**Records from a data source:**
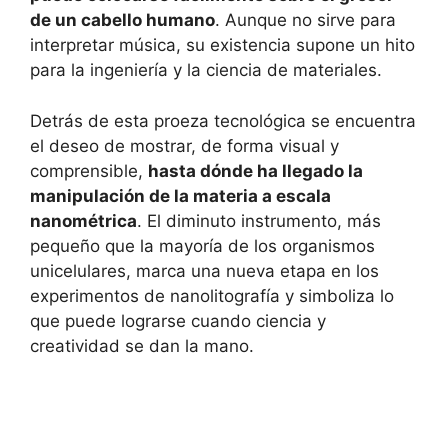
de un cabello humano
. Aunque no sirve para
interpretar música, su existencia supone un hito
para la ingeniería y la ciencia de materiales.
Detrás de esta proeza tecnológica se encuentra
el deseo de mostrar, de forma visual y
comprensible,
hasta dónde ha llegado la
manipulación de la materia a escala
nanométrica
. El diminuto instrumento, más
pequeño que la mayoría de los organismos
unicelulares, marca una nueva etapa en los
experimentos de nanolitografía y simboliza lo
que puede lograrse cuando ciencia y
creatividad se dan la mano.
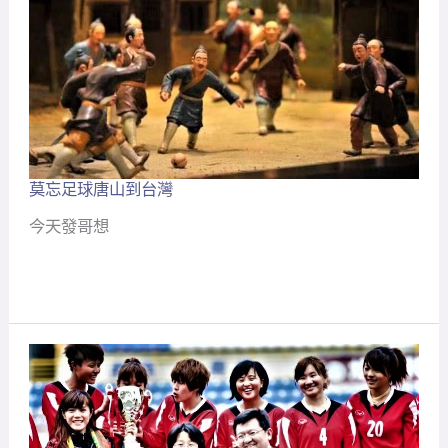
莫忘足球唐山到台灣
莫
忘
今天發哥想
足
球
唐
山
到
台
灣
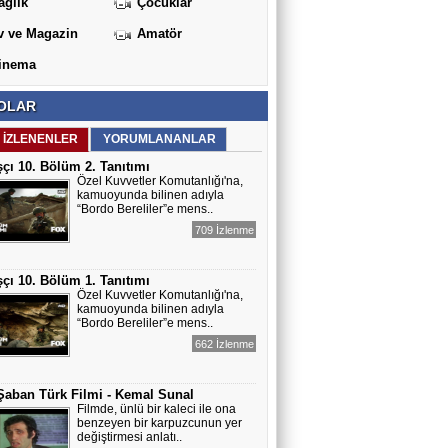
ağlık
Çocuklar
v ve Magazin
Amatör
inema
OLAR
 İZLENENLER
YORUMLANANLAR
çı 10. Bölüm 2. Tanıtımı
Özel Kuvvetler Komutanlığı'na,
kamuoyunda bilinen adıyla
“Bordo Bereliler”e mens..
709 İzlenme
çı 10. Bölüm 1. Tanıtımı
Özel Kuvvetler Komutanlığı'na,
kamuoyunda bilinen adıyla
“Bordo Bereliler”e mens..
662 İzlenme
Şaban Türk Filmi - Kemal Sunal
Filmde, ünlü bir kaleci ile ona
benzeyen bir karpuzcunun yer
değiştirmesi anlatı..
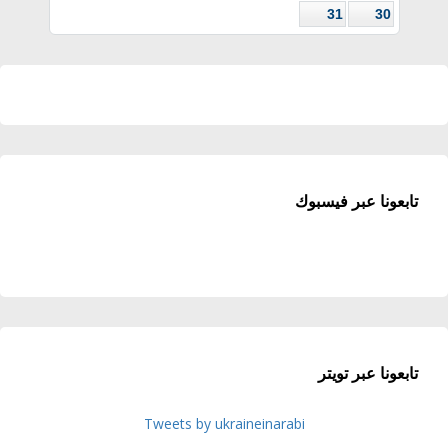
31
30
تابعونا عبر فيسبوك
تابعونا عبر تويتر
Tweets by ukraineinarabi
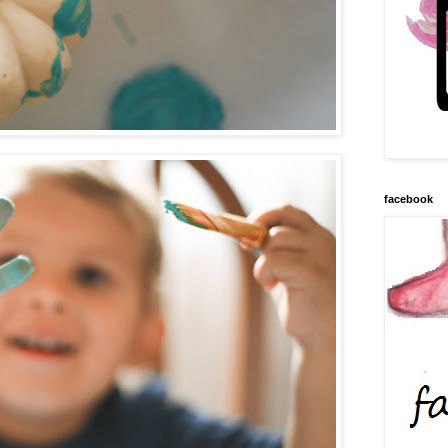
facebook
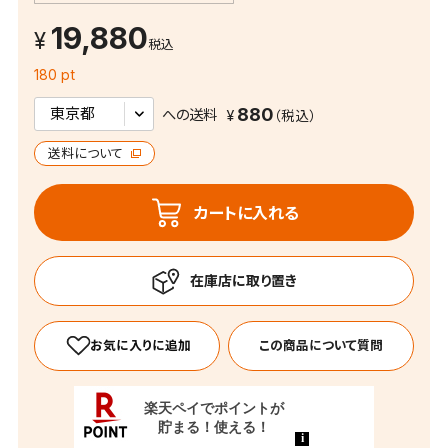
19,880
税込
180 pt
880
への送料
送料について
カートに入れる
この商品について質問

**PROBLEM:**
All the lines above must be written out exactly, without a single picture.

**SOLVED PROBLEM:**
de un cabello humano
. Aunque no sirve para
interpretar música, su existencia supone un hito
para la ingeniería y la ciencia de materiales.
Detrás de esta proeza tecnológica se encuentra
el deseo de mostrar, de forma visual y
comprensible,
hasta dónde ha llegado la
manipulación de la materia a escala
nanométrica
. El diminuto instrumento, más
pequeño que la mayoría de los organismos
unicelulares, marca una nueva etapa en los
experimentos de nanolitografía y simboliza lo
que puede lograrse cuando ciencia y
creatividad se dan la mano.
莫忘足球唐山到台灣
莫
忘
今天發哥想
足
球
唐
山
到
台
灣
ağlık
Çocuklar
v ve Magazin
Amatör
inema
OLAR
 İZLENENLER
YORUMLANANLAR
çı 10. Bölüm 2. Tanıtımı
Özel Kuvvetler Komutanlığı'na,
kamuoyunda bilinen adıyla
“Bordo Bereliler”e mens..
709 İzlenme
çı 10. Bölüm 1. Tanıtımı
Özel Kuvvetler Komutanlığı'na,
kamuoyunda bilinen adıyla
“Bordo Bereliler”e mens..
662 İzlenme
Şaban Türk Filmi - Kemal Sunal
Filmde, ünlü bir kaleci ile ona
benzeyen bir karpuzcunun yer
değiştirmesi anlatı..
31
30
تابعونا عبر فيسبوك
تابعونا عبر تويتر
Tweets by ukraineinarabi
facebook
19,880
税込
180 pt
880
への送料
送料について
カートに入れる
この商品について質問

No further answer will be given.